Segundo o pai, a origem dos males psicológicos da filha está nas prisões dele e em sua vida de clandestinidade.

“Quando ela surta, diz que sou descuidado e que os agentes da ditadura estãopreparados para desaparecerem comigo. Fala que estamos enganados por acreditar que os militares não vão mais torturar e matar aqueles que se opuserem ao regime”, conta Eunício Cavalcante.

Internada quatro vezes

Narciso Gonçalves é outro oficial da Marinha preso devido ao golpe militar de 64 e cuja filha, uma médica, passou a apresentar problemas psicológicos somente anos mais tarde.

“O primeiro surto ocorreu aos 20 anos de idade e ela já foi internada quatro vezes. Quando está fora de si, acredita que os carros estacionados na rua estão cheios de agentes da repressão vigiando a nossa casa”, revela Narciso, pedindo que a filha não seja identificada.

“Não sei se ela pretende pedir reparação na Justiça, mas é um direito dela”, argumentou o pai.

Eunício Cavalcante acredita que problemas enfrentrados pela filha, Tânia, tiveram origem com suas prisões | Foto: Fábio Gonçalves / Agência O Dia

Roupas do pai manchadas de sangue

Em 1966, Tânia tinha 8 anos e morava com os pais e três irmãos pequenos no Morro do Guarabu, na Ilha do Governador. Ela conta que eram 5h quando pancadas fortes na porta assustaram toda a família. O então sargento da Marinha Eunício Cavalcante abriu a porta e foi surpreendido por dois homens de terno que apontavam pistolas para o rosto dele.

Dois homens entraram na casa e outros três permaneceram do lado de fora. “Eles nos arrastaram para fora da cama (as crianças), reviraram tudo, quebraram tudo e depois de horas levaram meu pai algemado”, relembra Tânia.

Ainda segundo ela, uma hora depois, a família pediu autorização para o filho de 9 anos ir comprar pão. “A cena nunca me saiu da cabeça: meu irmão descendo o morro com um agente o escoltando e apontando arma para a cabeça dele”, conta.

“Visitávamos meu pai na prisão, sem tocá-lo. Um dia corri para tentar abraçá-lo e soltaram cachorros em cima de mim. Por pouco não fui mordida. Minha mãe pegava roupas do meu pai para lavar. Em casa, a gente via que muitas delas estavam com sangue”, narra Tânia, que se formou em Educação Física e é massoterapeuta.
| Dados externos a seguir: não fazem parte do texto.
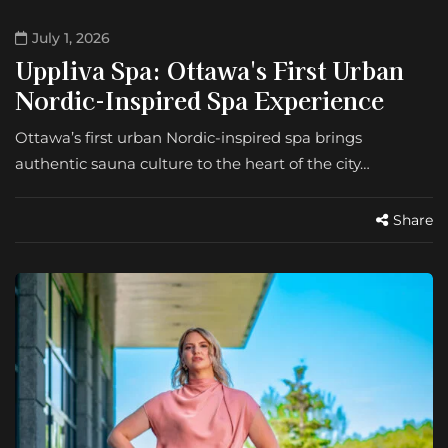
July 1, 2026
Uppliva Spa: Ottawa's First Urban
Nordic-Inspired Spa Experience
Ottawa’s first urban Nordic-inspired spa brings
authentic sauna culture to the heart of the city…
Share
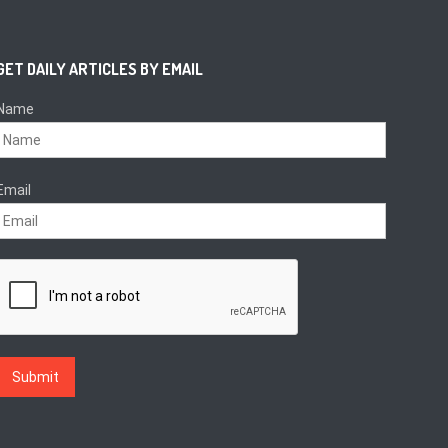
GET DAILY ARTICLES BY EMAIL
Name
Email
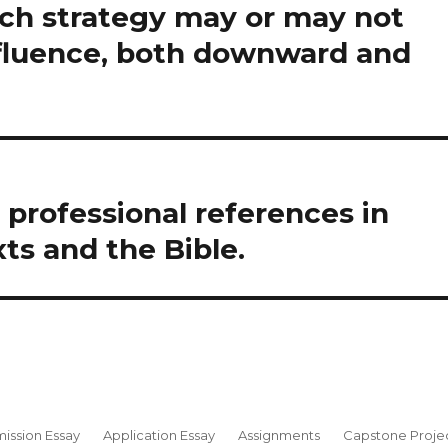
ch strategy may or may not
fluence, both downward and
l professional references in
xts and the Bible.
ission Essay
Application Essay
Assignments
Capstone Proje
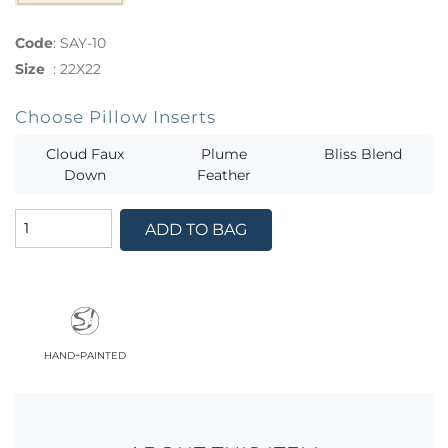
Code
:
SAY-10
Size
:
22X22
Choose Pillow Inserts
Cloud Faux
Plume
Bliss Blend
Down
Feather
ADD TO BAG
hand-painted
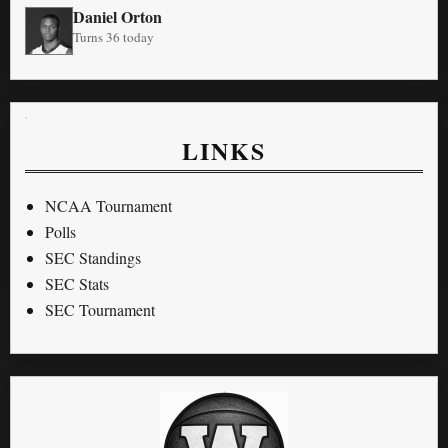
Daniel Orton
Turns 36 today
LINKS
NCAA Tournament
Polls
SEC Standings
SEC Stats
SEC Tournament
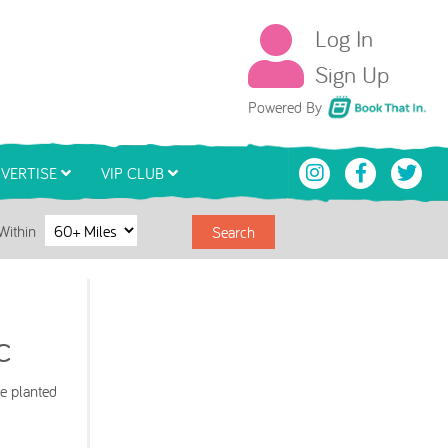
Log In
Sign Up
Book That In
Powered By
VERTISE
VIP CLUB
Within
Search
c
e planted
Crianças de 4 e 5 anos de idade assistiram às torturas da mãe

Um dos casos mais emblemáticos da época da repressão política é o da família Teles. Cesar e Maria Amélia eram do PCdoB. Em 1972, ao ser preso, o casal tinha dois filhos: Edson, de 4 anos, e Janaína, de 5.

Segundo a família, no dia seguinte, os agentes voltaram à casa e levaram as crianças e a tia delas, Criméia Alice Schmidt de Almeida, grávida de sete meses. Janaína e Edson viram a mãe sendo torturada.

A tia também sofreu bárbaras torturas — e seu marido, o guerrilheiro Andre Grabois, foi morto no Pará.

“Quando eu era torturada, o bebê tinha soluço na minha barriga. Até hoje meu filho tem essas crises de soluço e problemas gástricos”, conta Criméia.
O filho, João Carlos, 40 anos, entrou com ação na Comissão de Anistia pedindo reparação financeira e ganhou a causa.

O advogado Paulo Henrique Fagundes, do Grupo Tortura Nunca Mais, já impetrou ação pedindo reparação financeira para Luiz Felipe Monteiro, filho de Lyda Monteiro, morta num atentado a bomba, e estuda o caso de Felipe Magalhães, filho da guerrilheira Vera Sílvia Magalhães.